Before moving to Jacksonville, my family lived on a Naval air base near a tiny farming town in central California, called Lemoore. For a kid who was in love with music, it was strictly Dullsville. The town had one rock band -- The Leftovers, who played school dances.
When I told my friends my family was transferring to NAS Jacksonville, one whose father had already been stationed there told me I'd love the place -- it was "happening." He was right; it was indeed happening.
Get ready for culture shock. Remember the final scene in Easy Rider? That was North Florida. For all practical purposes, Jacksonville was the capital of South Georgia.
The year 1968 was a heady time for a Northern Navy brat to be arriving in cracker country. I still remember the partitions in the bus station that had only a few years before separated blacks from whites.
I was sitting in the bathtub when the news came over the radio that Martin Luther King had been shot. Blacks were already rioting downtown -- I later overheard a group of rednecks excitedly entertaining the idea of forming a vigilante posse to head downtown to teach rioters a lesson.
Despite the turmoil, it was a great time in Jacksonville for pop music and would-be musicians. The music scene was reaching critical mass and was set to explode.
There were bands all over the place. In ‘68, there must have been half a dozen rock groups at Orange Park Senior High alone.
In 1968, just having long hair in Jacksonville was an open invitation to have your ass kicked. There was only one enclave where you could be left alone: Jacksonville’s answer to Greenwich Village, the traditionally-bohemian Riverside district, where rents were low and people were open-minded. Thank God I discovered Riverside. I hated Orange Park.
As part of my instruction in guitar lore, a neighborhood musician named Paul Glass friend brought me to see a Riverside band called The Second Coming. That august outfit included a virtuoso picker by the name of Dickey Betts. The two of us hitch-hiked all over Northeast Florida -- as far as Ravine Gardens in Palatka -- to hear Betts at every possible opportunity.
One night Glass and I set out on a hitch-hiking excursion to one of Jacksonville’s toughest blue-collar neighborhoods. This was a risky proposition for semi-longhairs, but we braved our way to the Woodstock Teen Center on Beaver Street to get our regular dose of Betts’ magic. To us, it was a drug.
On that particular night, The Second Coming had a mystery guest: Betts deferred most of the solos to a diffident young man who looked like the Cowardly Lion and spent most of the performance staring down at his guitar with his stringy hair draped over his face.
"We came to hear Dickey!" we shouted. "Dickey can play circles around this dude!" It would be months before we found out that "that dude" was Duane Allman, and that he was already famous.

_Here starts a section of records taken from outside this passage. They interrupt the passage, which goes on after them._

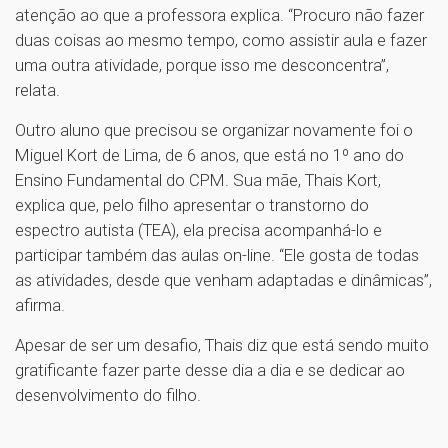
atenção ao que a professora explica. “Procuro não fazer
duas coisas ao mesmo tempo, como assistir aula e fazer
uma outra atividade, porque isso me desconcentra”,
relata.
Outro aluno que precisou se organizar novamente foi o
Miguel Kort de Lima, de 6 anos, que está no 1º ano do
Ensino Fundamental do CPM. Sua mãe, Thais Kort,
explica que, pelo filho apresentar o transtorno do
espectro autista (TEA), ela precisa acompanhá-lo e
participar também das aulas on-line. “Ele gosta de todas
as atividades, desde que venham adaptadas e dinâmicas”,
afirma.
Apesar de ser um desafio, Thais diz que está sendo muito
gratificante fazer parte desse dia a dia e se dedicar ao
desenvolvimento do filho.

Between sessions in Muscle Shoals, Allman made trips to Jacksonville to try to snag bassist Berry Oakley out of the Second Coming. Finally realizing he could not pry the staunchly loyal Oakley from Betts’ band, Allman decided he had to go with the flow -- he would add Betts as well.
After incorporating the foundations, the format (including much of the repertoire) and the fan base of The Second Coming, Allman summoned his younger brother, Gregg, from Los Angeles.
Three days later, the revamped lineup played a previously-scheduled Second Coming show at the Jacksonville Beach Coliseum. Second Coming fans had no inkling that this was actually the debut of The Allman Brothers band.
Later that same year, another wannabe musician friend and I were browsing at Hoyt Hi-Fi in Roosevelt Mall (right next to site of the old Scene) when I looked up at an album on display and noticed a figure that looked like Oakley doing his best Jesus imitation. Here he was in a dark robe, standing with his arms out, as if he were blessing a group of sinners below him -- most of whom looked familiar.
"Is that -- ?" I stammered as I pointed to the album. The store clerk, who had obviously already been asked this question many times, interjected, "It sure is!"
As far as we were could see, The Second Coming had simply added some new members and changed its name to The Allman Brothers Band. The biggest surprise, though, was that they now had an album out on a major label.
Our necks snapped as we shot looks at each other. Suddenly, anything was possible. Success in the music biz for local dudes suddenly became a reality, not just a pipe dream -- as our parents had said. As usual, our parents were wrong. Many would follow in the ABB’s wake.
My buddy, Leon Wilkeson of Lynyrd Skynyrd [who died of a heart attack this July] once said, "The Allman Brothers showed us that it would work, that it was worth pursuing: you know, putting your head on the chopping block."
Neither Glass nor I ever made the big-time.
To be successful, musicians must be nomads -- ready to travel whenever and wherever the siren of success beckons. Glass and I both elected to stay in Jacksonville, where "the living is easy."